Kurz vor Depressionen

    • (1) 30.10.17 - 20:30

      Hi, mich kostet das echt überwindung hier so offen zu schrieben aber ich muss es einfach mal "laut" sagen und ich entschuldige mich für die Länge des Textes .

      Ich bin seit 3 Jahren Zuhause, also seit dem 4. Monat der Schwangerschaft, hatte dann 1,1/2 Jahre Elternzeit und bin seit einem Jahr auf suche nach einem Job.
      Ansich ganz okay alles, aber nach der 100 Absage fängt man an an sich selbst zu zweifeln. Man denkt ja der Partner fängt einen in so einer Situation auf und unterstützt, aber mein Partner tut das nicht.
      Er arbeitet vollzeit und in Schichten und ist froh wenn er seine Ruhe hat und unser Kind ruhig in der Ecke spielt. Er kümmert sich auch um unser Kind aber generell bin ich die Person die erzieht und er ist mehr der Spaßpapa.

      Das schlimme ist, ich weiß nicht mehr wer ich bin. Ich erkenne mich nicht wieder. ich fühle mich wie eine Maschine die nur noch macht und tut um wieder ins Berufsleben zu finden den Haushalt und Familie zu schmeißen. Ich habe 0 Zeit für mich alleine und auch sogut wie keine Unterstützung.

      Und langsam wird die Zeit knapp was einen Job angeht für mich, sonst haben wir bald deutlich weniger Geld(ich weiß Geld ist nicht alles aber man brauch es leider trotzdem zum Leben). Ich hatte bis jetzt kaum Vorstellungsgespräch, nach einem Jahr Job Suche(insgesamt 434 Bewegungen geschrieben bis jetzt) . Ich sitze abends vor dem Laptop und schreibt unter Tränen Bewertungen und mein Partner bemerkt das nicht mal. Ich mache mir Sorgen um die Zukunft und er meint nur ich soll mir über ungelegte Eier keine Gedanken machen, laut ihn schaffen wir das alles schon aber ich fühle mich so unzureichend.

      Ich laufe auf Reserve und weiß wirklich nicht was ich noch tun soll. Da ich mich halt so unverstanden fühle von meinem Partner, weiß ich ehrlich gesagt auch nicht mehr ob es noch Zukunft für ihn und mich gibt, dabei heißt es doch in guten wie in schlechten Tagen.

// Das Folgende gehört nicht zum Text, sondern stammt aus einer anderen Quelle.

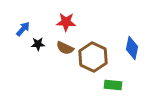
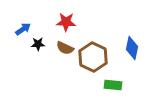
blue arrow: rotated 14 degrees clockwise
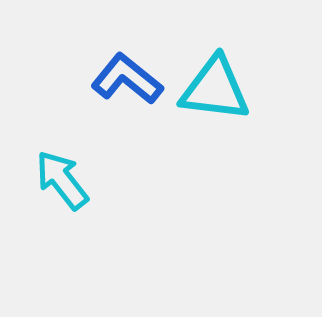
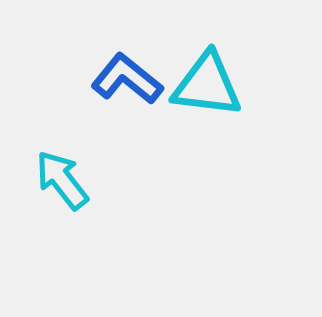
cyan triangle: moved 8 px left, 4 px up
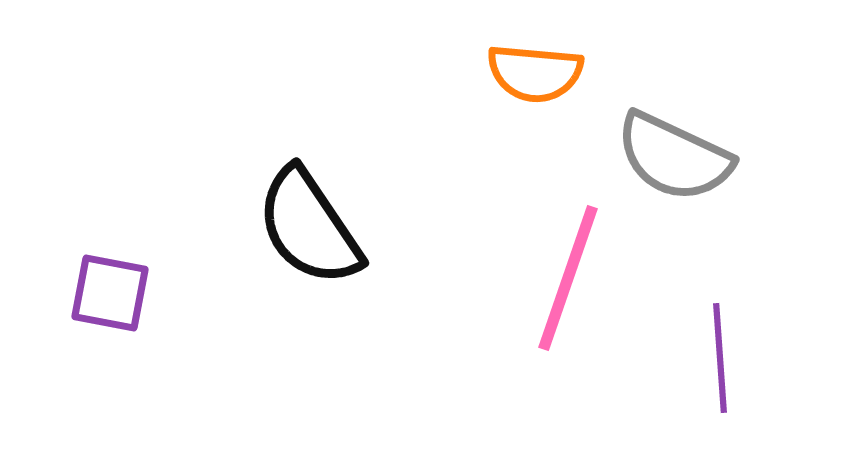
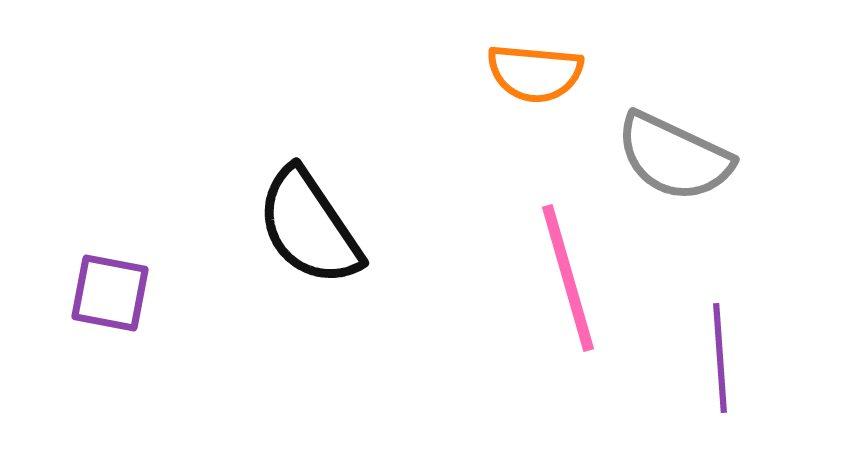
pink line: rotated 35 degrees counterclockwise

      Kann mich vielleicht jemand von euch verstehen oder mir einen Rat geben?

      • Hallo

        Das ist sicherlich sehr frustrierend.
        Als was bewirbst du dich denn? Ich kann es mir ehrlich gesagt nicht vorstellen warum du so viele Bewerbungen schreiben musst.
        In meinem Umfeld suchen eher die Arbeitgeber.
        Du schreibst fehlerfrei und verständlich, was denkst du ist der Knackpunkt.
        Vielleicht solltest du Bewerbungen persönlich abgeben oder mal einen Profi über die Bewerbung schauen lassen.
        Dein Mann versucht Zukunfstängste von sich zu schieben, was nicht einfühlsam aber doch sinnvoll ist. Er muss im Alltag bestehen und euer Einkommen sichern.
        Das nützt nichts wenn er dich jetzt verrückt macht.
        Besser du suchst dir eine gute Freundin oder so zum ausheulen...ich denke das ist für euch beide nicht schön momentan.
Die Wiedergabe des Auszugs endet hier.